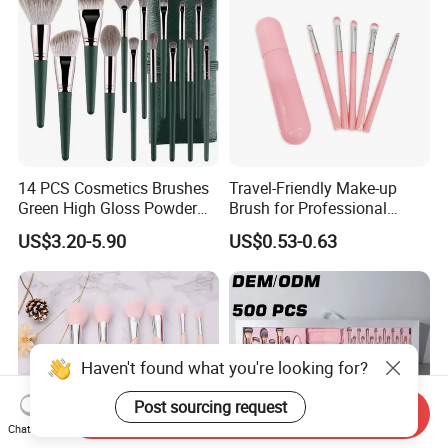
14 PCS Cosmetics Brushes
Travel-Friendly Make-up
Green High Gloss Powder
Brush for Professional
Blush Makeup Brushes Set
Salons and Home
US$3.20-5.90
US$0.53-0.63
Applications
Haven't found what you're looking for?
Post sourcing request
Send Inquiry
Chat Now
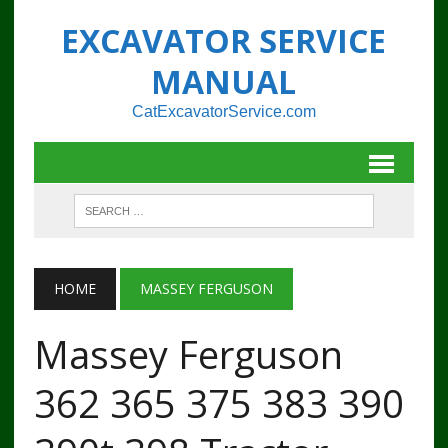
EXCAVATOR SERVICE
MANUAL
CatExcavatorService.com
HOME
MASSEY FERGUSON
Massey Ferguson
362 365 375 383 390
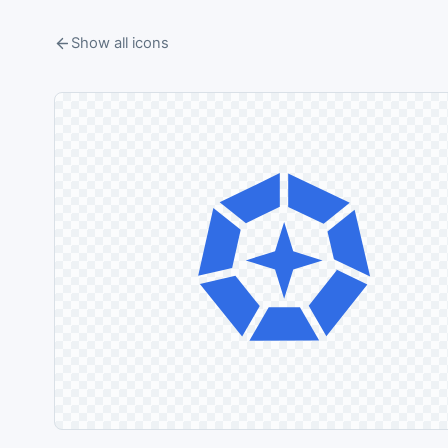
Show all icons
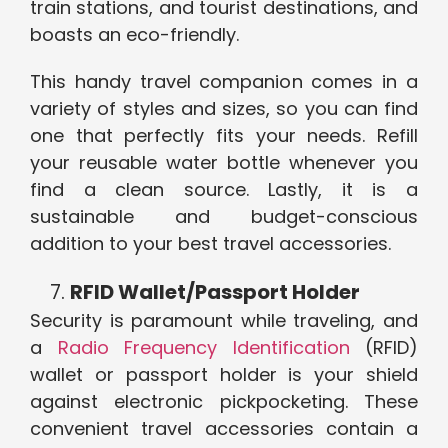
train stations, and tourist destinations, and
boasts an eco-friendly.
This handy travel companion comes in a
variety of styles and sizes, so you can find
one that perfectly fits your needs. Refill
your reusable water bottle whenever you
find a clean source. Lastly, it is a
sustainable and budget-conscious
addition to your best travel accessories.
RFID Wallet/Passport Holder
Security is paramount while traveling, and
a
Radio Frequency Identification
(RFID)
wallet or passport holder is your shield
against electronic pickpocketing. These
convenient travel accessories contain a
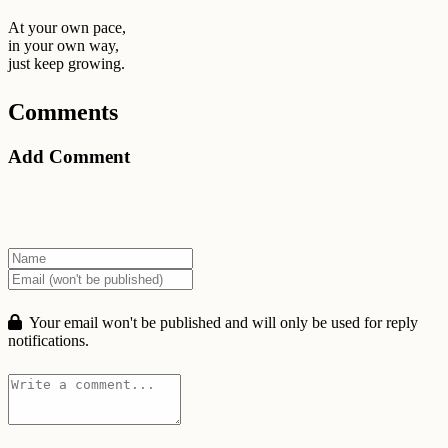
At your own pace,
in your own way,
just keep growing.
Comments
Add Comment
Your email won't be published and will only be used for reply
notifications.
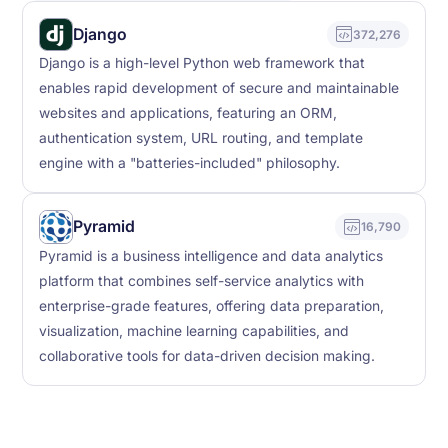
Django
372,276
Django is a high-level Python web framework that
enables rapid development of secure and maintainable
websites and applications, featuring an ORM,
authentication system, URL routing, and template
engine with a "batteries-included" philosophy.
Pyramid
16,790
Pyramid is a business intelligence and data analytics
platform that combines self-service analytics with
enterprise-grade features, offering data preparation,
visualization, machine learning capabilities, and
collaborative tools for data-driven decision making.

*Exercise goal*: Copy every line from the records above that contains the string "Brushes".

*Output of the exercise*:
14 PCS Cosmetics Brushes
Blush Makeup Brushes Set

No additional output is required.